Hezbollah in Lebanon and the Iranian medieval Islamic government has also stated the same and a former president attended the United Nations and claimed that Israel had no right to exist. The brutal and deadly invasion of Israel by Hamas this month just confirms these intentions.
Why would any Israeli government or any citizen of Israel accept a two-state solution and have a terrorist state on its border that wants to wipe it off the map? While Hamas has Israeli citizens as hostages, presumably to use as bargaining chips to release thousands of Hamas terrorists from Israeli jails, talk of a two-state solution is just a pipe dream.
Coke Tomyn, Camberwell
Equality of a life
In the Hamas/Israeli war, innocent children are dying on both sides. The blood of the dying children of both sides is the same. On both sides, the parents of those dying children mourn just as much. The value of one life is the same as any other.
Greg Tuck, Warragul
Help the innocent
Despite our cost of living pressures, please if you can, give to nonpartisan organisations like Medecins Sans Frontiers and Red Cross who are attempting, despite horrendous conditions, to assist the innocent and injured no matter what their religion or beliefs. Our pressures are nothing compared with theirs.
Jenny Callaghan,
Hawthorn
AND ANOTHER THING
Global politics
The Gaza hospital explosion shows how amazing and brave the medical staff are. What a wonderful example of sacrifice and courage.

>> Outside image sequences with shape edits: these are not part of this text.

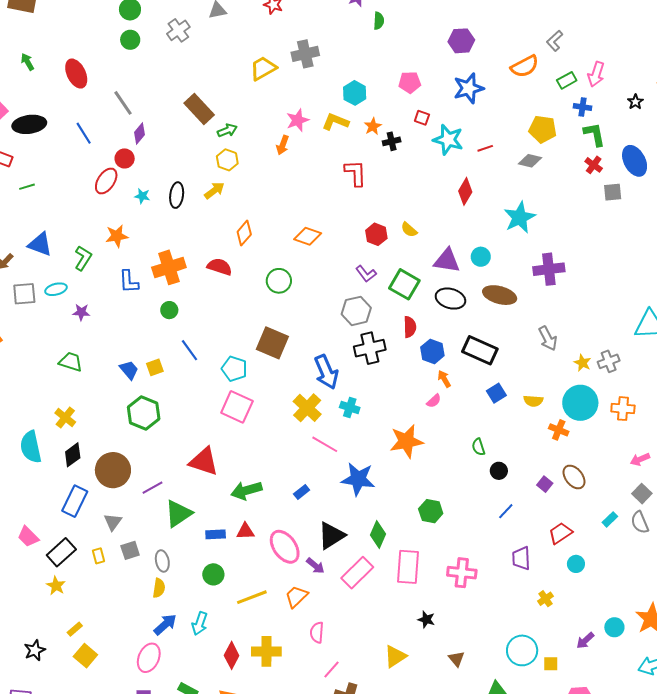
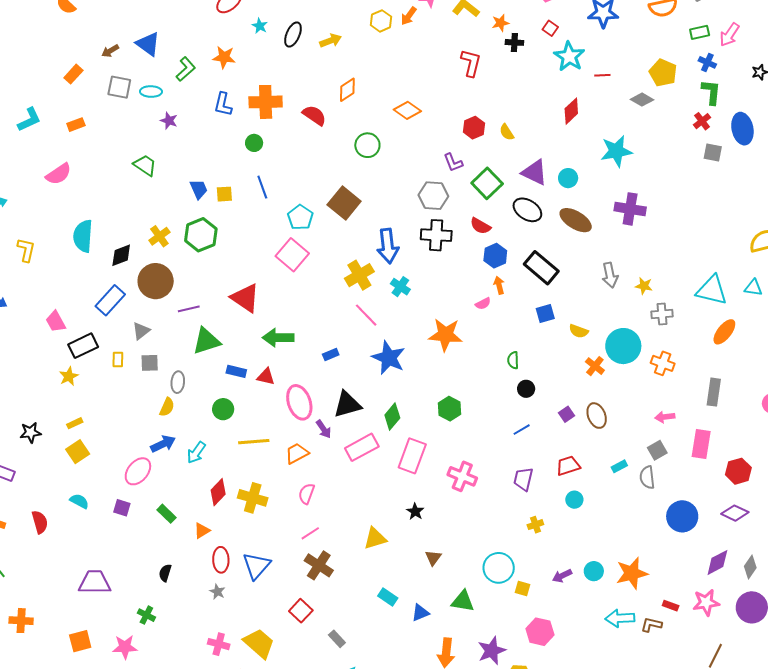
yellow hexagon: (227, 160) -> (381, 21), moved
red semicircle: (410, 327) -> (480, 226), turned 105
yellow star: (582, 363) -> (644, 286), moved, turned -30
yellow cross: (65, 418) -> (159, 236), moved

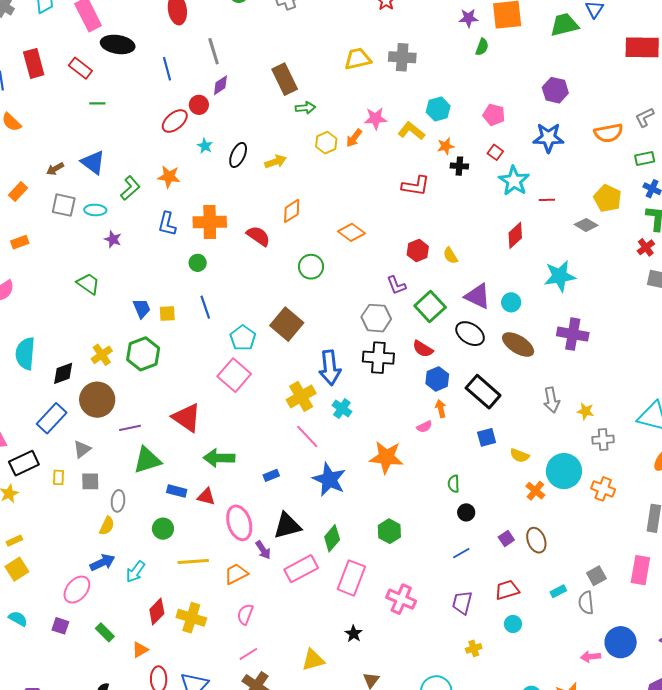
red L-shape: (471, 63) -> (416, 186), turned 84
pink arrow: (665, 417) -> (591, 657), moved

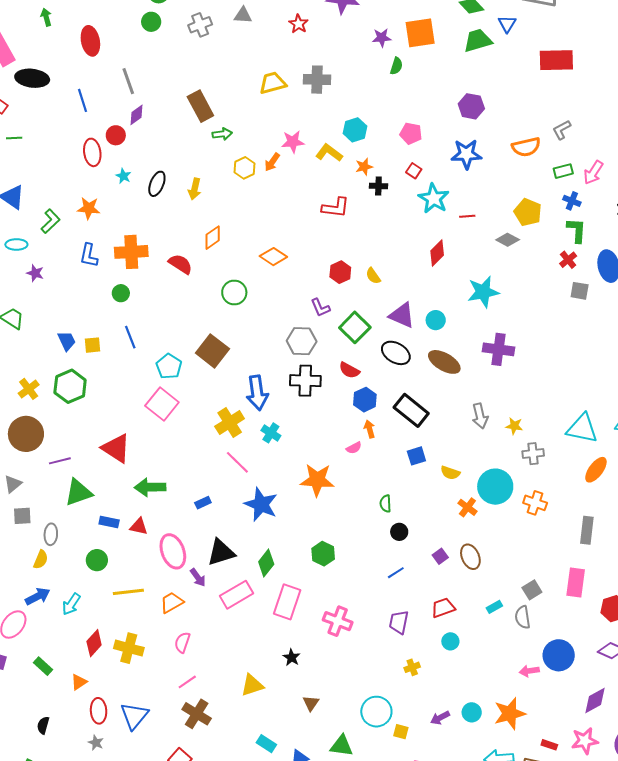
red ellipse: (175, 121) -> (92, 152), turned -56
yellow arrow: (276, 162) -> (195, 189), turned 125

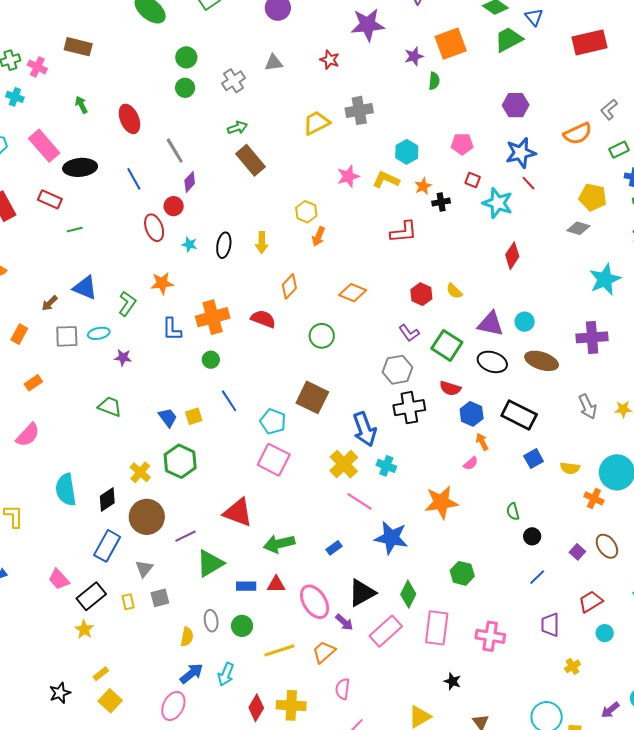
green arrow: (222, 134) -> (237, 128), moved
orange arrow: (272, 162) -> (318, 236), moved
red line: (467, 216) -> (528, 183), moved, turned 63
cyan star: (483, 292) -> (605, 279), moved
gray ellipse: (51, 534) -> (211, 621), moved

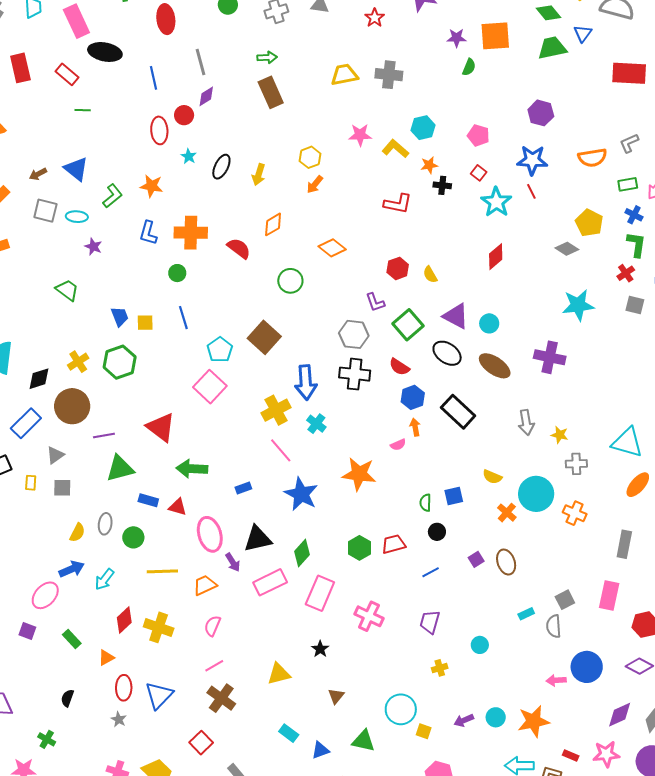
blue square: (534, 459) -> (454, 496), moved
red trapezoid: (591, 602) -> (393, 544), moved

Mary Fenelon, Doncaster East
The ″other team″, Joe Biden? If only this were a game.
Matt Dunn, Leongatha
Biden flies into Israel and embraces Benjamin Netanyahu. How provocative, but then Biden knows that he faces an election next year.
Robert Saunders, Box Hill North
The US, like Russia and China, use their vote to veto any UN declaration that is critical of the abuse by one of its partners. A sad world.
Roger Christiansz, Wheelers Hill
To your correspondent (19/10), this conflict began in 1967 with the Six-Day War.
Keith Lawson, Melbourne
EVs
Thanks High Court for saving plug-in hybrid owners from paying two sets of excise.
George Reed, Wheelers Hill
Who would have thought it? Electric vehicles now running around Victoria “free of charge”.
Greg Oates, Huon Creek
As an owner of an electric car I am happy to pay the state EV tax. Now that the High Court has quashed the state’s rights to levy this charge, from where will the money come for road maintenance?
James Young, Mt Eliza
How do EV owners propose to pay their share of road upkeep rather than leave it to those of us who cannot afford an expensive car?
Frank O’Connor, Heathmont
Furthermore
A word to the earnest and confused: do you think baristas might be having a game of their own with your names (Comment, 19/10)?
John Whelen, Box Hill Sth
I used to be proud to be Australian but that is no longer the case.